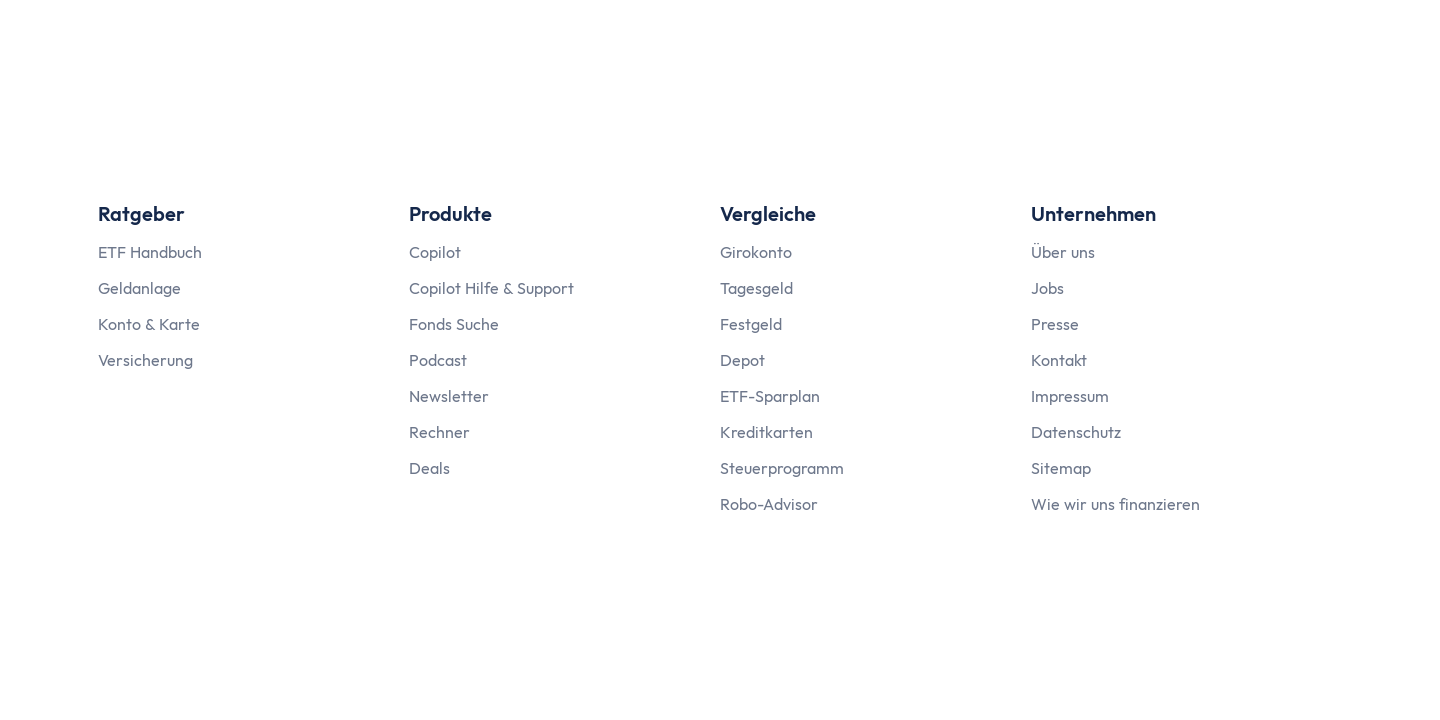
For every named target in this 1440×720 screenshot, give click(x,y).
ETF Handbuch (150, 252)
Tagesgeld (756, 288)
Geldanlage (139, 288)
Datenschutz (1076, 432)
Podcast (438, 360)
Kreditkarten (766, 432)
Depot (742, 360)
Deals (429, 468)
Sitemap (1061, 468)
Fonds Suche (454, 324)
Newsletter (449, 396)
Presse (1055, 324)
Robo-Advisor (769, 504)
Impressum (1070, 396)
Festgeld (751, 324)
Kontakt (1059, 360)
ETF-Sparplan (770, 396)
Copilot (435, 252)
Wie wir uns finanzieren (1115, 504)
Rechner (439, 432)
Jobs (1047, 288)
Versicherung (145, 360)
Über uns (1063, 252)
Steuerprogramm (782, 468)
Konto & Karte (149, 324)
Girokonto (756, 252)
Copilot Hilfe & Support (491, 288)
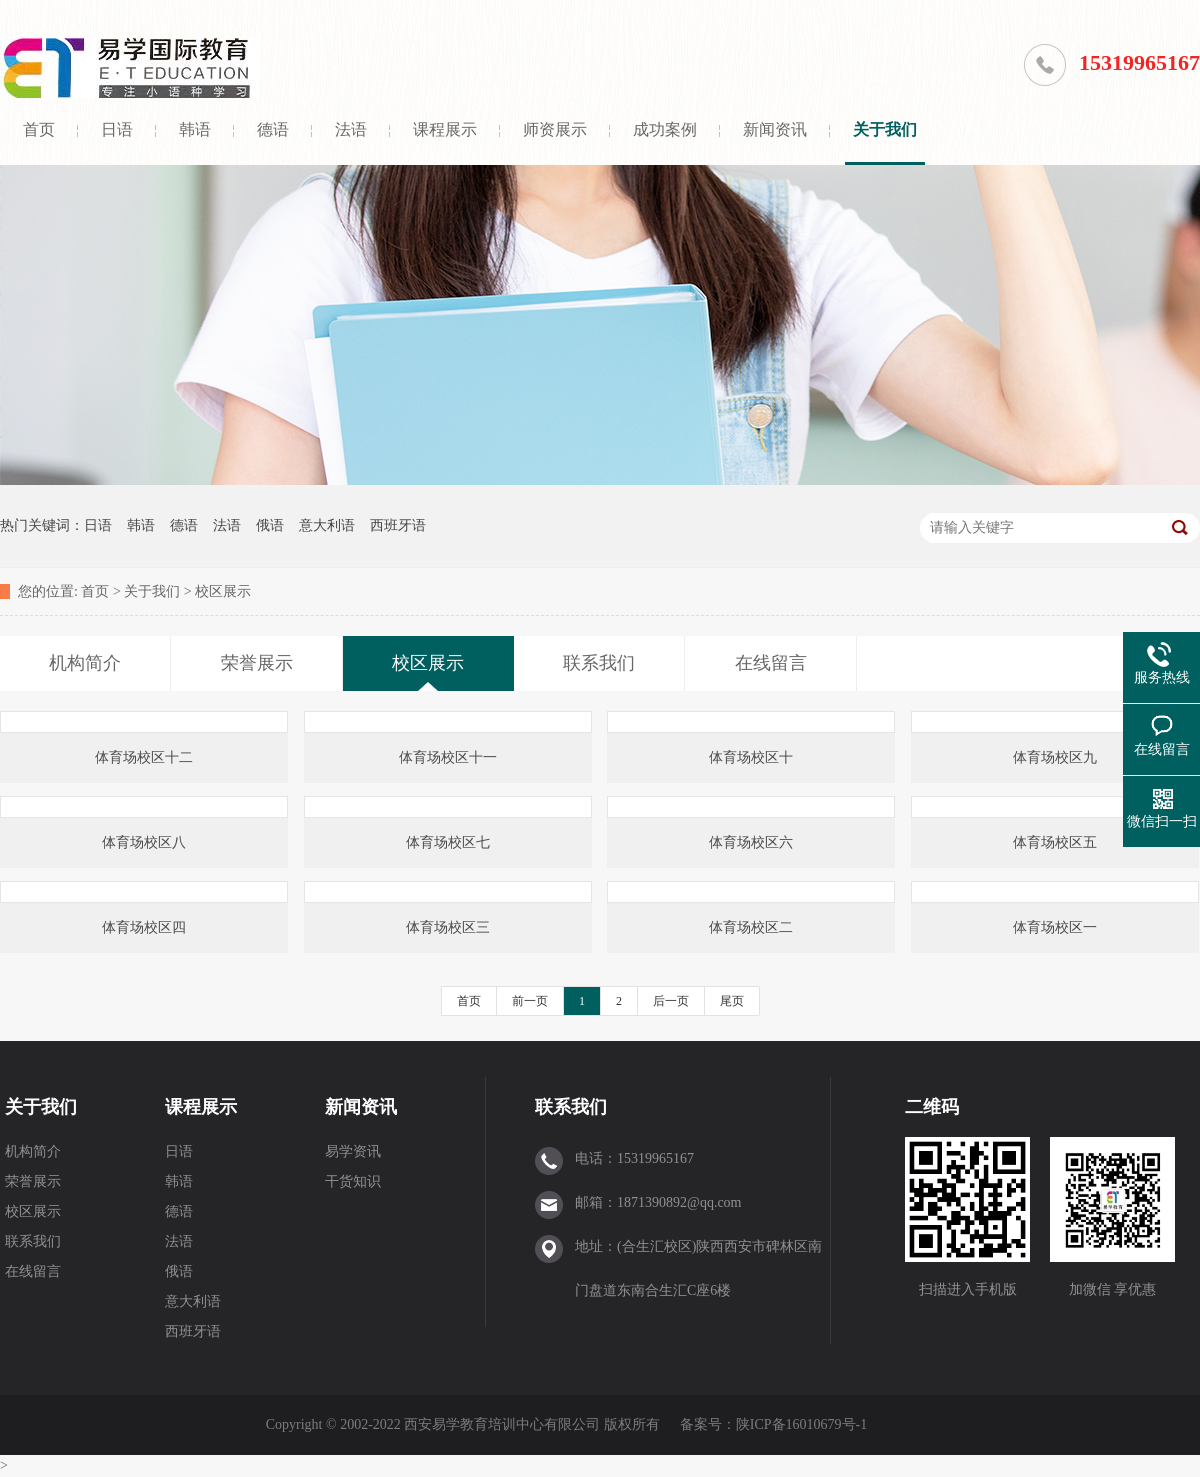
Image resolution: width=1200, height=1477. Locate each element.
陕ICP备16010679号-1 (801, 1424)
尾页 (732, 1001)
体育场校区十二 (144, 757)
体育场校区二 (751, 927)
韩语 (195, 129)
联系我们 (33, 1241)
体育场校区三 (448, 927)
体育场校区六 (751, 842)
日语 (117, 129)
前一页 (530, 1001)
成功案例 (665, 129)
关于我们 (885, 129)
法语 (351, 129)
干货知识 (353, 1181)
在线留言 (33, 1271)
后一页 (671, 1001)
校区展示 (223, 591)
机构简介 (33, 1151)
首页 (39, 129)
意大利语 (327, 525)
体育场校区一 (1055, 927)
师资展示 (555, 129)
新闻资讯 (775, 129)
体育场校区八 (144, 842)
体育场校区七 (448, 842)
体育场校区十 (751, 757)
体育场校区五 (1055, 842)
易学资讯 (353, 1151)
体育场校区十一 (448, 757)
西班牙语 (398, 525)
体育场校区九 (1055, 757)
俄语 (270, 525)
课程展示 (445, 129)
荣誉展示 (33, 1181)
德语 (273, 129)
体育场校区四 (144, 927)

+---+

Quote precisely the lines of the data from the line containing "Presse (1055, 324)" through its final line, both included, excluding pictures.

Presse (1055, 324)
Robo-Advisor (769, 504)
Impressum (1070, 396)
Festgeld (751, 324)
Kontakt (1059, 360)
ETF-Sparplan (770, 396)
Copilot (435, 252)
Wie wir uns finanzieren (1115, 504)
Rechner (439, 432)
Jobs (1047, 288)
Versicherung (145, 360)
Über uns (1063, 252)
Steuerprogramm (782, 468)
Konto & Karte (149, 324)
Girokonto (756, 252)
Copilot Hilfe & Support (491, 288)
Image resolution: width=1200, height=1477. Locate each element.
陕ICP备16010679号-1 (801, 1424)
尾页 (732, 1001)
体育场校区十二 (144, 757)
体育场校区二 (751, 927)
韩语 (195, 129)
联系我们 (33, 1241)
体育场校区三 (448, 927)
体育场校区六 (751, 842)
日语 (117, 129)
前一页 (530, 1001)
成功案例 (665, 129)
关于我们 (885, 129)
法语 (351, 129)
干货知识 (353, 1181)
在线留言 (33, 1271)
后一页 (671, 1001)
校区展示 (223, 591)
机构简介 (33, 1151)
首页 (39, 129)
意大利语 (327, 525)
体育场校区一 (1055, 927)
师资展示 (555, 129)
新闻资讯 (775, 129)
体育场校区八 (144, 842)
体育场校区七 (448, 842)
体育场校区十 (751, 757)
体育场校区五 (1055, 842)
易学资讯 (353, 1151)
体育场校区十一 (448, 757)
西班牙语 (398, 525)
体育场校区九 (1055, 757)
俄语 (270, 525)
课程展示 (445, 129)
荣誉展示 (33, 1181)
德语 (273, 129)
体育场校区四 (144, 927)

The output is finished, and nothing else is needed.